题意:有一排仓库,每个仓库都有个价值,可以炸掉两个仓库之间的铁路,如果仓库按顺序是4---5---1---2,那么整个路段的总价值为4 * 5 + 4 * 1 + 4 * 2 + 5 * 1 + 5 * 2 == 49,我们可以炸掉5---1之间的路段,那么总价值将变为4 * 5 + 1 * 2 == 22,求炸掉路段的总价值的最小值。
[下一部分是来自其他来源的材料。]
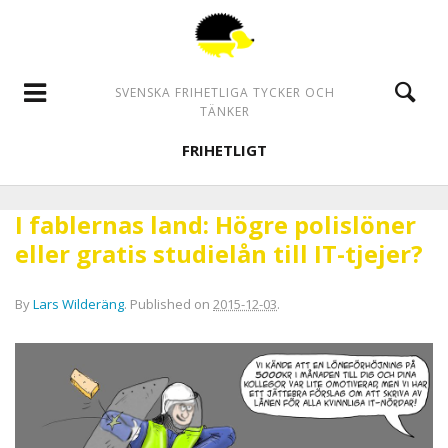
SVENSKA FRIHETLIGA TYCKER OCH
TÄNKER
FRIHETLIGT
I fablernas land: Högre polislöner
eller gratis studielån till IT-tjejer?
By
Lars Wilderäng
.
Published on
2015-12-03
.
分析:假设w[a][b]为a仓库到b仓库的总价值,那么w[a][b]的DP方程为\(w[1][i] = w[1][k] + w[k + 1][i] + (v[1] + v[2] + ... v[k]) * (v[k + 1] + ... + v[i])\),可以得到\(w[k + 1][i] = w[1][i] - w[1][k] - sum[k] * (sum[i] - sum[k])\),也就是第k个仓库到第i个仓库的总价值。我们定义f[i][j]为前i个仓库分成j批的总价值,那么\(f[i][j] = min(f[k][j - 1] + w[1][i] - w[1][k] - sum[k] * (sum[i] - sum[k]))(0 <= k < i)\),那么我们通过变形,得到\(f[k][j - 1] - w[1][k] + sum[k]^{2} = f[i][j] - w[1][i] + sum[k] * sum[i]\),我们假设\(f[k][j - 1] - w[1][k] + sum[k]^{2}为y\)\(sum[i]为k\),那么可以得到\(y = k * sum[k] + f[i][j] - w[1][i]\),这样我们就可以利用凸包进行优化。

#include <iostream>
#include <cstdio>
#include <cstring>
#include <string>
#include <vector>
#include <algorithm>

using namespace std;
const int N = 1005;
int d[N];
int sum[N];
int w[N];
int f[N][N];
int q[N];

int get_y(int k, int j)
{
	return f[j - 1][k] - w[k] + sum[k] * sum[k];
}

int main()
{
	int n, m;
	while (scanf("%d%d", &n, &m) != EOF)
	{
		if (n == 0 && m == 0) break;
		for (int i = 1; i <= n; ++i) scanf("%d", &d[i]);

		for (int i = 1; i <= n; ++i)
		{
			sum[i] = sum[i - 1] + d[i];
			w[i] = w[i - 1] + sum[i - 1] * d[i];
		}

		for (int i = 1; i <= n; ++i) f[0][i] = w[i];

		//分成m批
		for (int j = 1; j <= m; ++j)
		{
			int hh = 0, tt = 0;
			q[0] = 0;
			//前i个仓库分成j批的最小值
			for (int i = 1; i <= n; ++i)
			{
				while (hh < tt && (get_y(q[hh + 1], j) - get_y(q[hh], j)) <= sum[i] * (sum[q[hh + 1]] - sum[q[hh]])) ++hh;
				int k = q[hh];
				f[j][i] = f[j - 1][k] + w[i] - w[k] - sum[k] * (sum[i] - sum[k]);
				while (hh < tt && (get_y(q[tt], j) - get_y(q[tt - 1], j)) * (sum[i] - sum[q[tt]]) >= (get_y(i, j) - get_y(q[tt], j)) * (sum[q[tt]] - sum[q[tt - 1]])) --tt;
				q[++tt] = i;
			}
		}

		printf("%d\n", f[m][n]);

	}



	return 0;
}